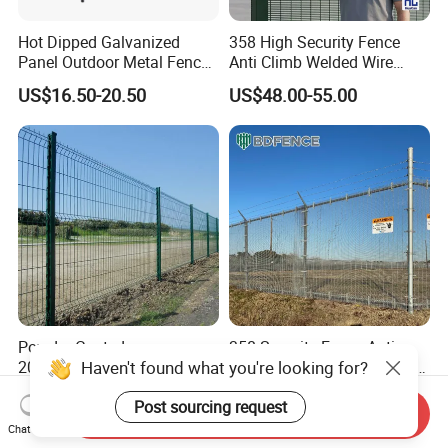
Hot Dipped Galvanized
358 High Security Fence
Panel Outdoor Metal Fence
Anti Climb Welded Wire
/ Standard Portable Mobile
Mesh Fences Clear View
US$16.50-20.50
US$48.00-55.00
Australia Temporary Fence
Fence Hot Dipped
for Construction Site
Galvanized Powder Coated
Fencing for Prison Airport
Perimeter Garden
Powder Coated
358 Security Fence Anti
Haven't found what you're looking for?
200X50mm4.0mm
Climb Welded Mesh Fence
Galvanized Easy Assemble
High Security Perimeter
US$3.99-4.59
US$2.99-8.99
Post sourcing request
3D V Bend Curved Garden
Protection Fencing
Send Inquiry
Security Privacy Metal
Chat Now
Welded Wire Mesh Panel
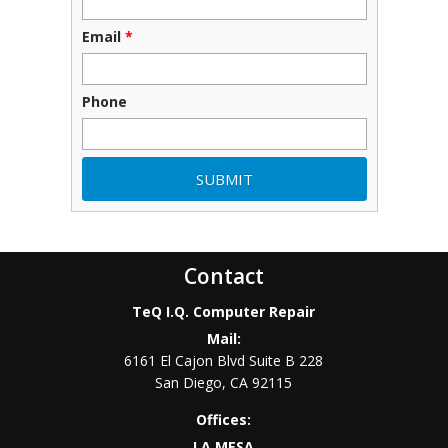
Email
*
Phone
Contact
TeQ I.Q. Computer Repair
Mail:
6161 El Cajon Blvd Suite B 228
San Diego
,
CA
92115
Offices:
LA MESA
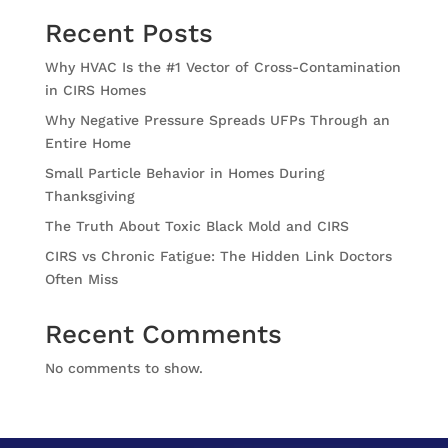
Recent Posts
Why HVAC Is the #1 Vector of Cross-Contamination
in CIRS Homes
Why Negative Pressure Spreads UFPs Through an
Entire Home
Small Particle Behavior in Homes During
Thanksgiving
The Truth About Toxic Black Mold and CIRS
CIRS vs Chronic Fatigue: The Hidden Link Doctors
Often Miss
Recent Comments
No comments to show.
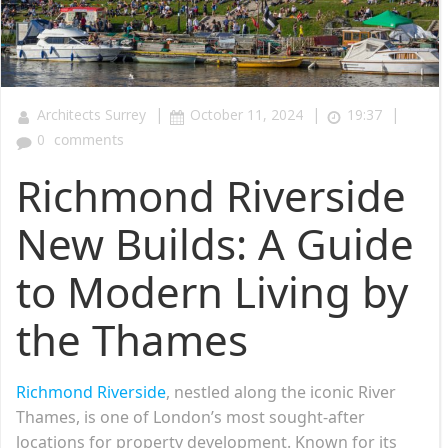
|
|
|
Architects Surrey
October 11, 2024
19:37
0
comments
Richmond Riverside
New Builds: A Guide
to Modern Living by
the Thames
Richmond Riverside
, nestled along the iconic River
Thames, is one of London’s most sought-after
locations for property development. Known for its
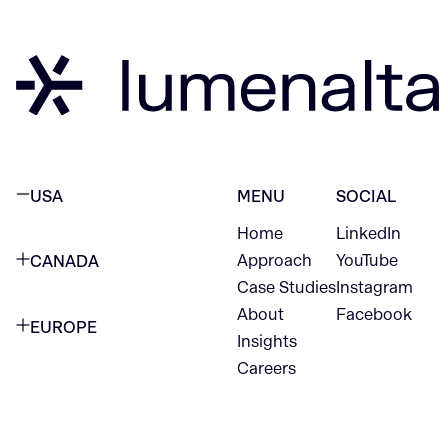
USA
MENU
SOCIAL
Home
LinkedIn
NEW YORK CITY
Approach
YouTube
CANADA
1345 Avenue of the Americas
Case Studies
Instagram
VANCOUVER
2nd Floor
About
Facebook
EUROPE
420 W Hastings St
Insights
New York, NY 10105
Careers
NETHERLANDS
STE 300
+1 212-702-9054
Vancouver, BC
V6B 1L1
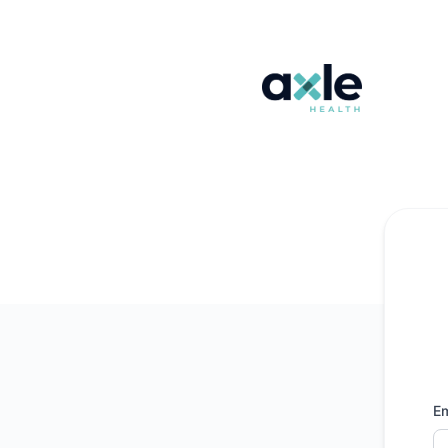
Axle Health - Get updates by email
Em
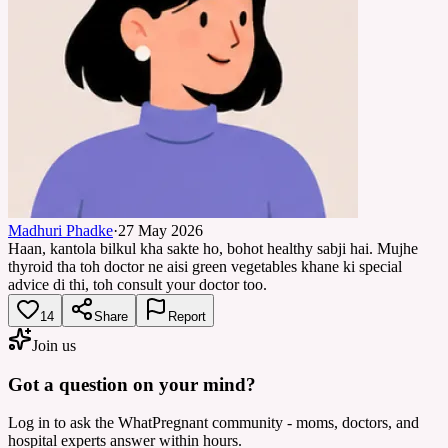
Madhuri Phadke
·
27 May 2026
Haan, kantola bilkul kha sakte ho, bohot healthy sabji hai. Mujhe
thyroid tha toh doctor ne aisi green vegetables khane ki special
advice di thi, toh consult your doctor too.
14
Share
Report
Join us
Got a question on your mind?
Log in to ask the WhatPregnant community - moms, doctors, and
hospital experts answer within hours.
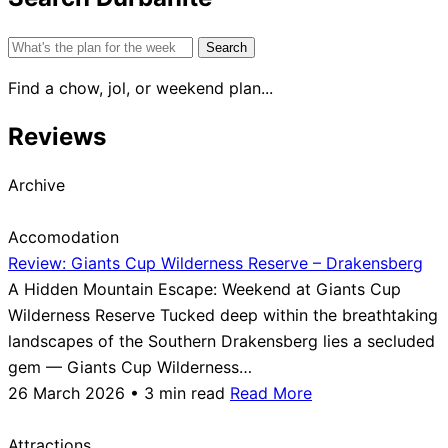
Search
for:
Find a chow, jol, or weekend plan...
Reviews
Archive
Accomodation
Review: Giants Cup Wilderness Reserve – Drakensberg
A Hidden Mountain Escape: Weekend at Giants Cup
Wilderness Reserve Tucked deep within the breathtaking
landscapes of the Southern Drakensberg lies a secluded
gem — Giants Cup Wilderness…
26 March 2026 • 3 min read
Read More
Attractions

▸ **What to produce**:
In the material above, please find every line that includes the word "Wire" and copy it.

▸ **Response**:
Anti Climb Welded Wire
Welded Wire Mesh Panel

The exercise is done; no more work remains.